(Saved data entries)

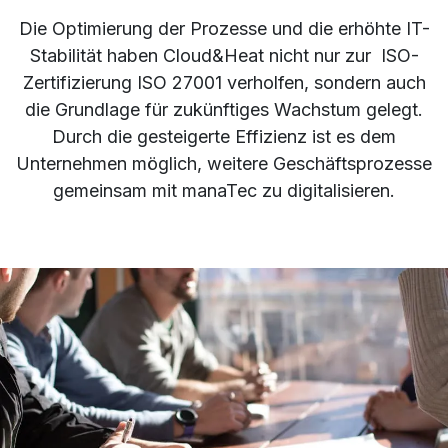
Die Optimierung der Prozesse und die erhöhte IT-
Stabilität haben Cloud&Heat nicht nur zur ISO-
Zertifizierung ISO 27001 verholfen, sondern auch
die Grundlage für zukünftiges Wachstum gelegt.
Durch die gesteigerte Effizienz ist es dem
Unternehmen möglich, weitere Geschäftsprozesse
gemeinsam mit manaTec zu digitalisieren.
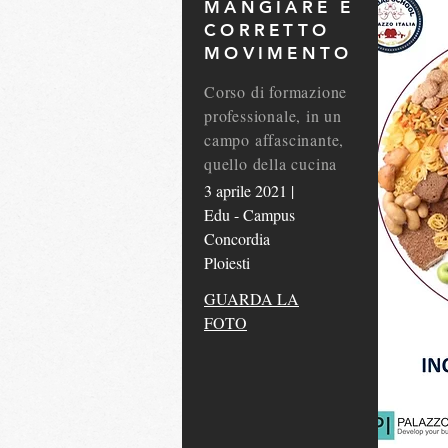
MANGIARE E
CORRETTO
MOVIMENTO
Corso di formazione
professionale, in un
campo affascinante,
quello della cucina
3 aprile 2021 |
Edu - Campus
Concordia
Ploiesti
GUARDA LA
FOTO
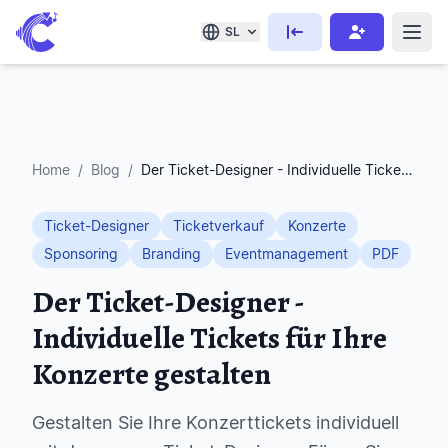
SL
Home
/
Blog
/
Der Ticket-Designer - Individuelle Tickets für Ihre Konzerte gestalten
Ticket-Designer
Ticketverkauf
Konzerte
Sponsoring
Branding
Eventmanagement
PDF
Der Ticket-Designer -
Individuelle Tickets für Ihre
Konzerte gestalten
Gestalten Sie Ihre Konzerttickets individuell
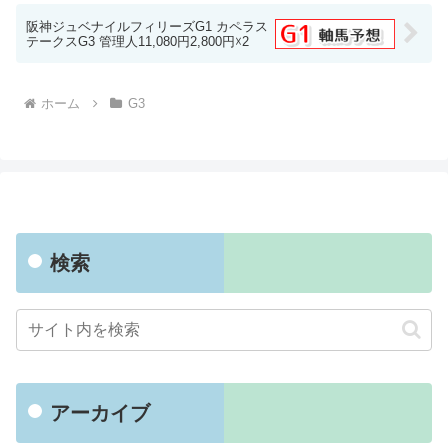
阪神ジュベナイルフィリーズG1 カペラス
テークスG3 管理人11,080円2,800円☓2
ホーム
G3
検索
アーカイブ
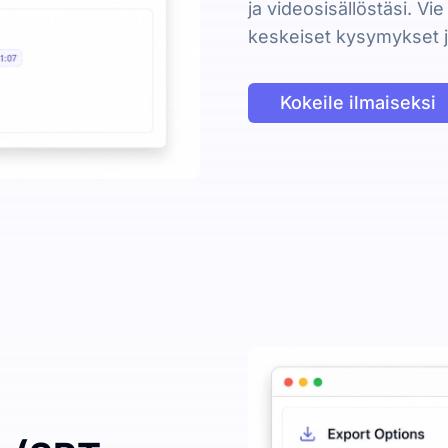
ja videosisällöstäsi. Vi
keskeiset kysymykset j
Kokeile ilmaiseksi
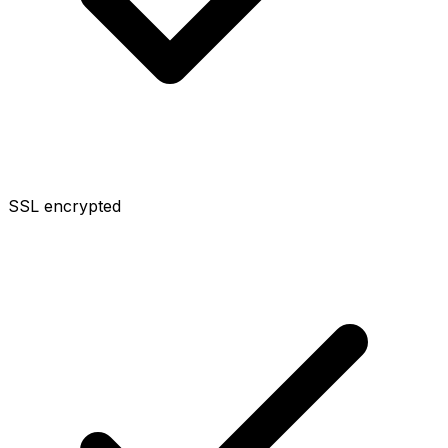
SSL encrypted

---

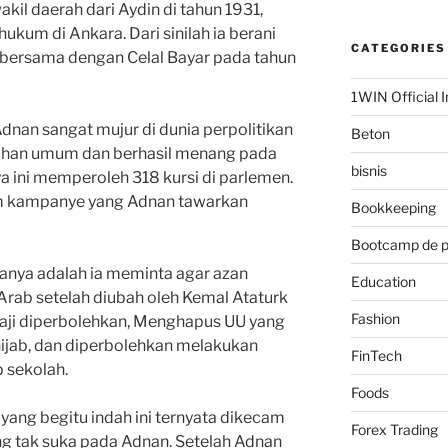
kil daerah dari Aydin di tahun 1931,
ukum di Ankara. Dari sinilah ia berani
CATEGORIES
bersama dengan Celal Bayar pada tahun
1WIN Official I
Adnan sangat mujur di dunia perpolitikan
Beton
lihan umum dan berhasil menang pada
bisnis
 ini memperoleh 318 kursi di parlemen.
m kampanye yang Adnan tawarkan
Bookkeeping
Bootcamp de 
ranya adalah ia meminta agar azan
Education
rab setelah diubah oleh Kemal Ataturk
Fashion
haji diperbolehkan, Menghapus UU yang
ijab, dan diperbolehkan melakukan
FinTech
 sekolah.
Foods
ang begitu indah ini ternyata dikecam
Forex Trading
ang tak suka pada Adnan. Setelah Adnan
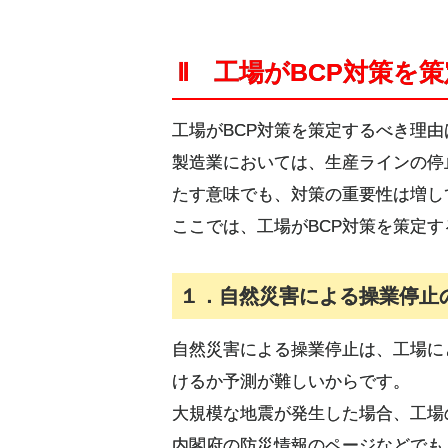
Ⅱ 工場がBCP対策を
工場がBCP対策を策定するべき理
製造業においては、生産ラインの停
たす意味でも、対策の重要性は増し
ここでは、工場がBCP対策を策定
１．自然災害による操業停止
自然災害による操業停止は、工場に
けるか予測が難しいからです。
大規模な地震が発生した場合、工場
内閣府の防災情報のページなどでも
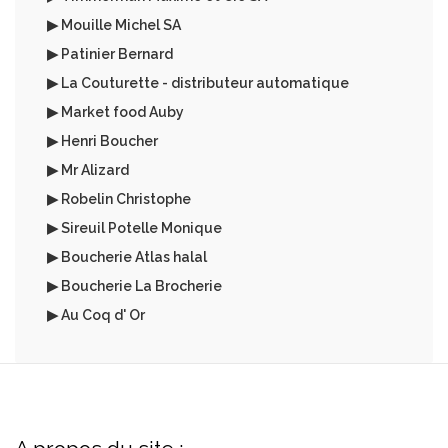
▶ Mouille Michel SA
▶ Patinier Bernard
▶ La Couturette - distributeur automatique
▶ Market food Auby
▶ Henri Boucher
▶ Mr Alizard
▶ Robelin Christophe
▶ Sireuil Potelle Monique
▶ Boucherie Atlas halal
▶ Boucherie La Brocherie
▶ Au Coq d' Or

==

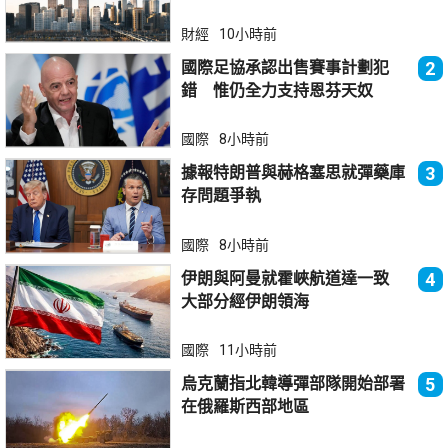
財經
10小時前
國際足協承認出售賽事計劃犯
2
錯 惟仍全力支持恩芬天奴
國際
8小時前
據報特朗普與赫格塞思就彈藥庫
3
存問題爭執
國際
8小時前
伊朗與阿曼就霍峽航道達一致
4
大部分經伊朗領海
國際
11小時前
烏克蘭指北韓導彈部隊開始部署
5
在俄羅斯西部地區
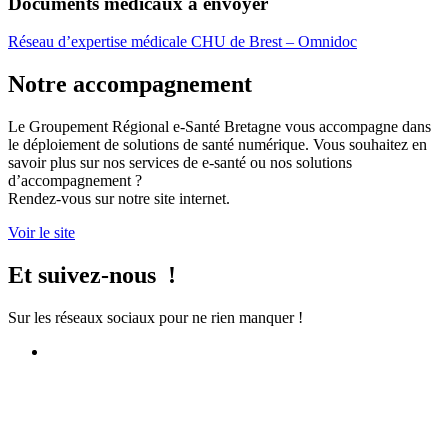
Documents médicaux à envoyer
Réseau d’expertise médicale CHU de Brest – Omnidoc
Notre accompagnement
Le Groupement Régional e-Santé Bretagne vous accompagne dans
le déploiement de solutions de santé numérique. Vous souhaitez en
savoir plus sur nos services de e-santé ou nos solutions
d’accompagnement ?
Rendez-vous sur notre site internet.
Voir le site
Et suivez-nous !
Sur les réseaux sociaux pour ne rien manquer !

What to produce:
Look above for the line containing "工場がBCP対策を策定するべき理", then copy exactly from it through the line containing "Au Coq d' Or", keeping both and leaving out pictures. Add nothing else.

Written response:
工場がBCP対策を策定するべき理
製造業においては、生産ラインの停
たす意味でも、対策の重要性は増し
ここでは、工場がBCP対策を策定
１．自然災害による操業停止
自然災害による操業停止は、工場に
けるか予測が難しいからです。
大規模な地震が発生した場合、工場
内閣府の防災情報のページなどでも
▶ Mouille Michel SA
▶ Patinier Bernard
▶ La Couturette - distributeur automatique
▶ Market food Auby
▶ Henri Boucher
▶ Mr Alizard
▶ Robelin Christophe
▶ Sireuil Potelle Monique
▶ Boucherie Atlas halal
▶ Boucherie La Brocherie
▶ Au Coq d' Or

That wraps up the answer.